En ce second dimanche de carême, la première lecture nous présente une situation dramatique, émouvante, qui en même temps fascine et fait peur. Il s'agit du sacrifice de notre père dans la foi, Abraham. Il offre en sacrifice sans condition son fils bien-aimé, Isaac. Notre méditation sera focalisée sur cet épisode, sans pour autant délaisser l'évangile sur la transfiguration de Jésus.
Qui est Isaac en moi que j'aime et que le Seigneur me demande d'offrir en sacrifice?
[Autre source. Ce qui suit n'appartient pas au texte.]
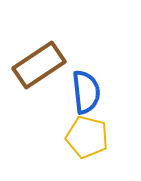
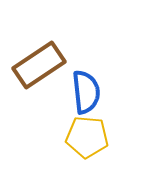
yellow pentagon: rotated 9 degrees counterclockwise
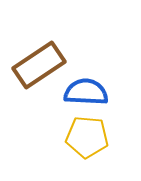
blue semicircle: rotated 81 degrees counterclockwise
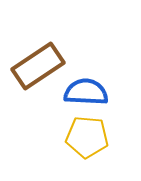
brown rectangle: moved 1 px left, 1 px down
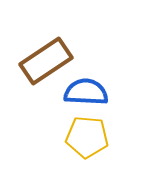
brown rectangle: moved 8 px right, 5 px up
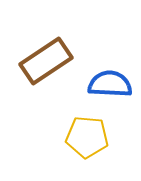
blue semicircle: moved 24 px right, 8 px up
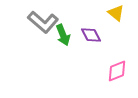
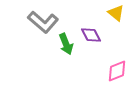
green arrow: moved 3 px right, 9 px down
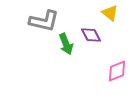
yellow triangle: moved 6 px left
gray L-shape: moved 1 px right, 1 px up; rotated 28 degrees counterclockwise
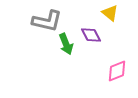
gray L-shape: moved 3 px right
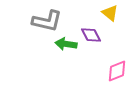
green arrow: rotated 120 degrees clockwise
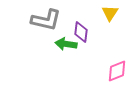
yellow triangle: rotated 24 degrees clockwise
gray L-shape: moved 1 px left, 1 px up
purple diamond: moved 10 px left, 3 px up; rotated 35 degrees clockwise
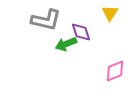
purple diamond: rotated 25 degrees counterclockwise
green arrow: rotated 30 degrees counterclockwise
pink diamond: moved 2 px left
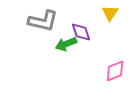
gray L-shape: moved 3 px left, 1 px down
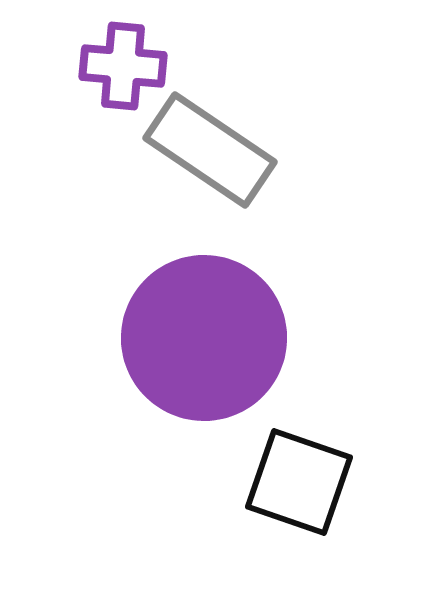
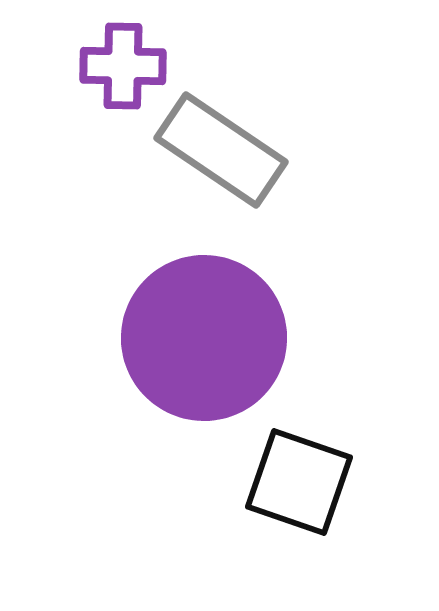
purple cross: rotated 4 degrees counterclockwise
gray rectangle: moved 11 px right
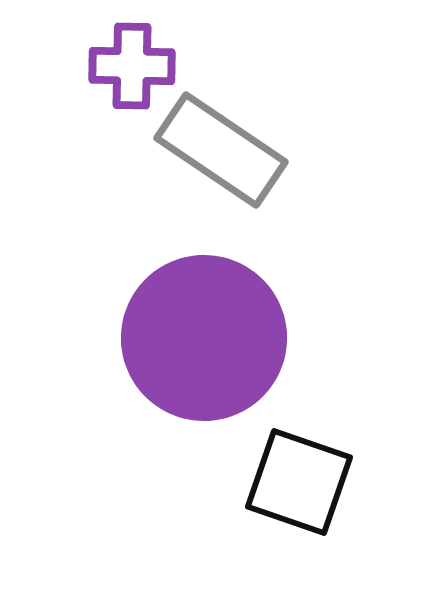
purple cross: moved 9 px right
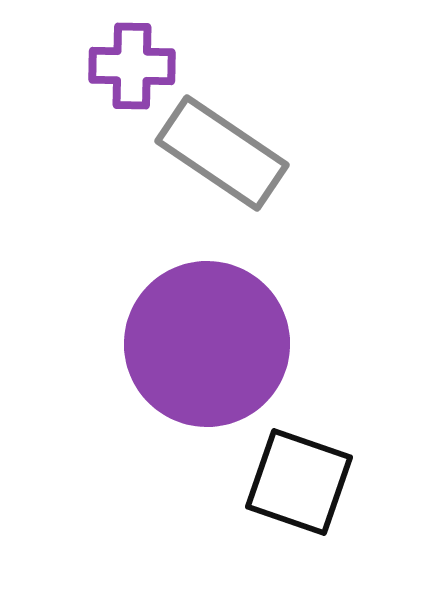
gray rectangle: moved 1 px right, 3 px down
purple circle: moved 3 px right, 6 px down
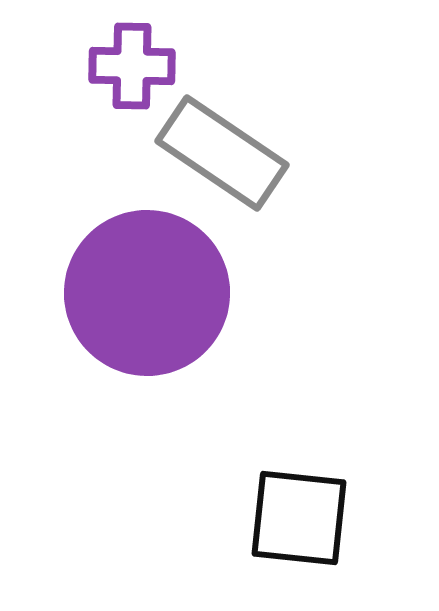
purple circle: moved 60 px left, 51 px up
black square: moved 36 px down; rotated 13 degrees counterclockwise
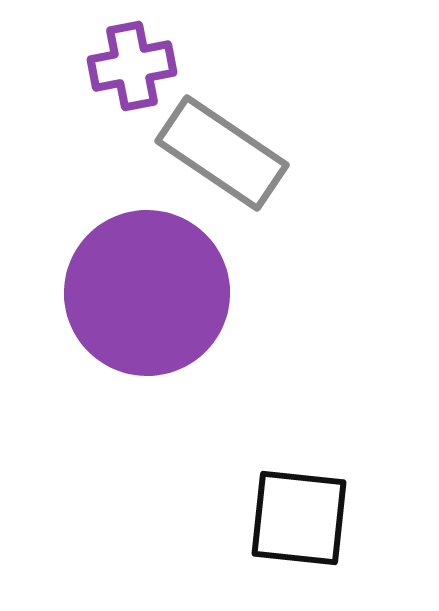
purple cross: rotated 12 degrees counterclockwise
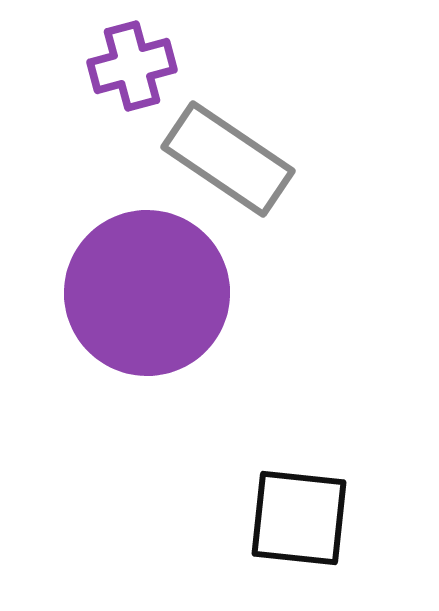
purple cross: rotated 4 degrees counterclockwise
gray rectangle: moved 6 px right, 6 px down
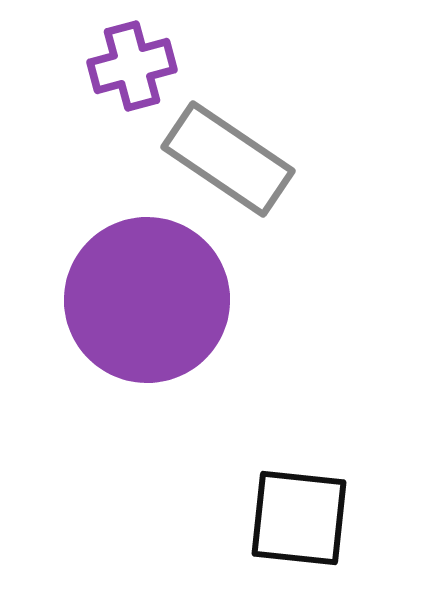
purple circle: moved 7 px down
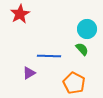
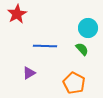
red star: moved 3 px left
cyan circle: moved 1 px right, 1 px up
blue line: moved 4 px left, 10 px up
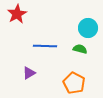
green semicircle: moved 2 px left; rotated 32 degrees counterclockwise
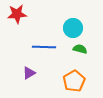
red star: rotated 24 degrees clockwise
cyan circle: moved 15 px left
blue line: moved 1 px left, 1 px down
orange pentagon: moved 2 px up; rotated 15 degrees clockwise
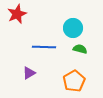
red star: rotated 18 degrees counterclockwise
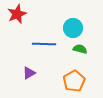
blue line: moved 3 px up
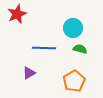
blue line: moved 4 px down
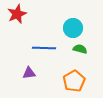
purple triangle: rotated 24 degrees clockwise
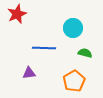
green semicircle: moved 5 px right, 4 px down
1. LE SACRIFICE D'ABRAHAM.
Dieu appelle par son nom Abraham qui, en reconnaissant la voix, répond sans détour: Me voici! Il n'est pas assez aisé de reconnaître la voix de Dieu dans la multiplicité des voix du monde. Abraham représente l'homme du discernement, l'homme en attente qui fait attention pour percevoir les traces de Dieu qui passe. Quel est le contenu du message? Humainement parlant, ce n'est pas une bonne nouvelle. Dieu met à l'épreuve Abraham. Pour Abraham, il était facile de quitter son pays d'origine où il jouissait de la sécurité familiale, économique et sociale, pour devenir étranger dans un autre pays. Cette fois-ci, Dieu demande ce qui est humainement impossible, l'ordre de sacrifier un fils unique. Ce qui a toujours caractérisé Abraham est l'obéissance sans condition à Dieu.
Devant cette situation, Abraham est prêt à sacrifier Isaac. Arrivé sur la montagne de l'holocauste, "le fou de Dieu" bâtit l'autel, disposa du bois, lia son Fils et le mit sur l'autel, par-dessus le bois, saisit le couteau pour immoler son fils".
La parole "ligature" en hébreux "Aqēdah" signifie la façon de lier l'agneau à sacrifier. Le verbe "religare" signifie lier de nouveau. Abraham est lié avant tout à Dieu avant de lier sur le bois son fils, ce qui anticipe déjà la ligature du fils de Dieu sur le bois de la croix, non avec la corde, mais avec des clous. Pourquoi cette obéissance sans condition aux exigences de Dieu?
Ce sacrifice d'Abraham est avant tout un acte d'amour et de liberté. Qui aime Dieu d'un coeur sans partage offre à lui ce qu'il a de précieux et d'unique.
Abraham exprime ses dispositions intérieures du don de soi, d'amour total. Pour lui, Dieu seul suffit. Abraham nous aide à mettre notre espoir dans le Seigneur avec les paroles de saint Paul de la deuxième lecture: "Si Dieu est pour nous, qui sera contre nous. Il n'a pas épargné son propre Fils, mais il l'a livré pour nous tous: comment pourrait-il, avec lui, ne pas nous donner tout"?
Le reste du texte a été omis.